Si consideri il caso di Picasso. Nello scritto a lui dedicato, apparso sulla
rivista il 4 agosto 1923 e poi riproposto intatto nel volume, viene pubblicato
il testo quasi integrale della dichiarazione sul cubismo rilasciata
originariamente in spagnolo da Picasso al critico d’arte messicano Marius de
Zayas [11], ed apparsa a New York nella rivista The Arts nel maggio 1923. A dire il vero non vi è alcun riferimento
all’originale spagnolo o alla sua traduzione inglese, e chi non conosca quel testo
può essere indotto a credere che si tratti del frutto di una conversazione
privata tra Picasso e Fels. Forse che lo stesso Fels fu tratto in inganno e che
Picasso gli consegnò un testo in francese che era già stato utilizzato altrove?

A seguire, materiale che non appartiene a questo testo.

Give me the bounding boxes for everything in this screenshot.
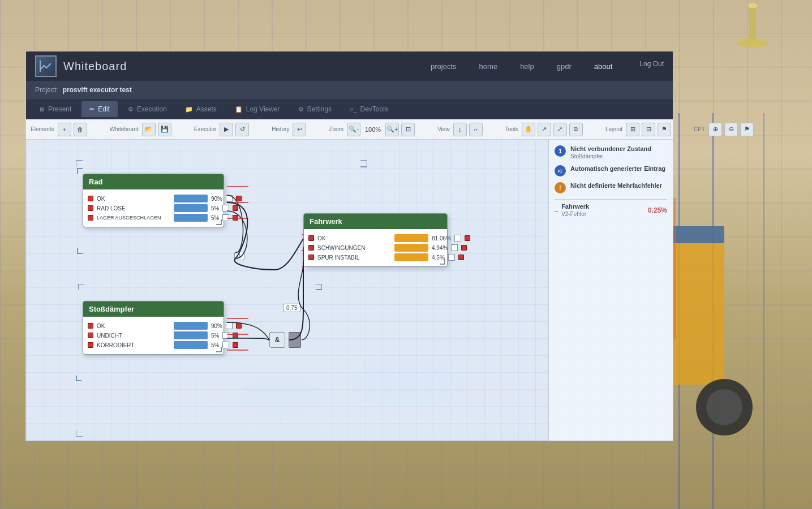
tools-label: Tools [505,126,518,132]
rad-port-ok-in[interactable] [88,196,93,201]
nav-home[interactable]: home [475,60,502,73]
layout-grid-btn[interactable]: ⊞ [626,123,639,136]
side-item-2: IC Automatisch generierter Eintrag [555,165,667,176]
fahr-port-ok-in[interactable] [308,235,314,241]
view-vert-btn[interactable]: ↕ [453,123,467,136]
save-wb-btn[interactable]: 💾 [158,123,171,136]
wire-label-075: 0.75 [283,304,300,312]
tab-devtools-label: DevTools [360,105,388,113]
side-item-2-content: Automatisch generierter Eintrag [570,165,665,173]
rad-port-radlose-in[interactable] [88,205,93,211]
zoom-out-btn[interactable]: 🔍- [347,123,360,136]
view-horiz-btn[interactable]: ↔ [469,123,483,136]
fahrwerk-row-schwing: SCHWINGUNGEN 4.94% [308,244,442,252]
stossd-port-korr-out[interactable] [233,342,238,348]
rad-bar-ok [174,195,208,202]
side-item-1: 1 Nicht verbundener Zustand Stoßdämpfer [555,145,667,159]
rad-node[interactable]: Rad OK 90% RAD LOSE 5% [83,174,224,227]
rad-port-lager-in[interactable] [88,215,93,221]
undo-btn[interactable]: ↩ [293,123,306,136]
canvas-corner-tl [76,160,85,171]
tab-execution[interactable]: ⚙ Execution [120,101,175,117]
stossd-port-undicht-out[interactable] [233,333,238,338]
logo-icon [35,55,57,77]
add-element-btn[interactable]: + [58,123,71,136]
run-btn[interactable]: ▶ [220,123,233,136]
nav-about[interactable]: about [590,60,617,73]
toolbar-layout: Layout ⊞ ⊟ ⚑ [605,123,671,136]
nav-projects[interactable]: projects [426,60,461,73]
rad-label-radlose: RAD LOSE [97,205,170,212]
toolbar-view: View ↕ ↔ [437,123,483,136]
cpt-btn3[interactable]: ⚑ [740,123,754,136]
rad-check-lager[interactable] [222,214,229,221]
stossdampfer-node[interactable]: Stoßdämpfer OK 90% UNDICHT 5% [83,301,224,355]
stossd-port-undicht-in[interactable] [88,333,93,338]
rad-port-radlose-out[interactable] [233,205,238,211]
and-gate[interactable]: & [269,332,285,348]
stossd-port-korr-in[interactable] [88,342,93,348]
side-item-4-sub: V2-Fehler [561,211,589,217]
stossd-check-korr[interactable] [222,342,229,348]
toolbar: Elements + 🗑 Whiteboard 📂 💾 Executor ▶ ↺… [26,119,673,140]
app-title: Whiteboard [63,60,127,73]
fahrwerk-title: Fahrwerk [310,217,342,226]
delete-element-btn[interactable]: 🗑 [74,123,87,136]
stossd-label-ok: OK [97,323,170,329]
devtools-icon: >_ [350,106,357,113]
rad-resize[interactable] [216,219,222,225]
fahr-check-ok[interactable] [454,235,461,241]
fahr-port-spur-out[interactable] [458,255,464,260]
fahr-resize[interactable] [440,259,445,265]
nav-logout[interactable]: Log Out [639,60,664,73]
tab-edit[interactable]: ✏ Edit [81,101,118,117]
tab-settings[interactable]: ⚙ Settings [290,101,340,117]
stossd-bar-korr [174,341,208,349]
connect-tool-btn[interactable]: ↗ [538,123,551,136]
zoom-fit-btn[interactable]: ⊡ [401,123,415,136]
hand-tool-btn[interactable]: ✋ [522,123,535,136]
stossd-check-ok[interactable] [226,322,233,329]
side-item-4-dash: – [555,207,558,214]
stossd-port-ok-in[interactable] [88,323,93,329]
zoom-label: Zoom [329,126,343,132]
layout-dist-btn[interactable]: ⊟ [642,123,655,136]
cpt-btn1[interactable]: ⊕ [708,123,722,136]
cpt-btn2[interactable]: ⊖ [724,123,738,136]
fahr-check-spur[interactable] [448,254,455,261]
tab-logviewer[interactable]: 📋 Log Viewer [227,101,288,117]
stossd-port-ok-out[interactable] [236,323,242,329]
nav-links: projects home help gpdr about Log Out [426,60,664,73]
zoom-in-btn[interactable]: 🔍+ [385,123,399,136]
rad-check-radlose[interactable] [222,205,229,212]
route-tool-btn[interactable]: ⤢ [553,123,567,136]
rad-port-lager-out[interactable] [233,215,238,221]
nav-gpdr[interactable]: gpdr [552,60,576,73]
tab-assets[interactable]: 📁 Assets [177,101,225,117]
fahr-label-ok: OK [317,235,391,241]
stossdampfer-row-undicht: UNDICHT 5% [88,331,219,339]
rad-row-ok: OK 90% [88,195,219,202]
fahr-port-schwing-out[interactable] [461,245,467,251]
nav-help[interactable]: help [515,60,539,73]
stossdampfer-header: Stoßdämpfer [83,301,224,317]
fahr-port-schwing-in[interactable] [308,245,314,251]
tab-logviewer-label: Log Viewer [246,105,280,113]
tab-devtools[interactable]: >_ DevTools [342,101,396,117]
open-wb-btn[interactable]: 📂 [142,123,156,136]
fahrwerk-node[interactable]: Fahrwerk OK 81.06% SCHWINGUNGEN 4.9 [303,213,448,267]
fahr-port-ok-out[interactable] [465,235,470,241]
fahr-check-schwing[interactable] [451,244,458,251]
copy-tool-btn[interactable]: ⧉ [569,123,583,136]
reset-btn[interactable]: ↺ [235,123,249,136]
fahr-port-spur-in[interactable] [308,255,314,260]
stossd-label-korr: KORRODIERT [97,342,170,348]
layout-flag-btn[interactable]: ⚑ [658,123,671,136]
stossd-check-undicht[interactable] [222,332,229,339]
tab-present[interactable]: 🖥 Present [31,101,79,117]
rad-port-ok-out[interactable] [236,196,242,201]
rad-pct-radlose: 5% [211,205,219,212]
fahrwerk-header: Fahrwerk [304,214,447,229]
rad-check-ok[interactable] [226,195,233,202]
stossd-resize[interactable] [216,347,222,352]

Oppure Fels non si curò di citarlo? È comunque interessante come lo stesso
testo (in questo caso citando le fonti) sia incluso nell’antologia di Paul Westheim [12]. Si tratta infatti di una dichiarazione importante, in cui
Picasso rivendica al cubismo la natura di pittura naturalista di stampo
classico, e ne nega con forza l’appartenenza all’astrattismo. Picasso viene
dunque ricondotto, per sua stessa parola, nella tradizione pittorica
considerata più convincente sia da Fels sia da Westheim.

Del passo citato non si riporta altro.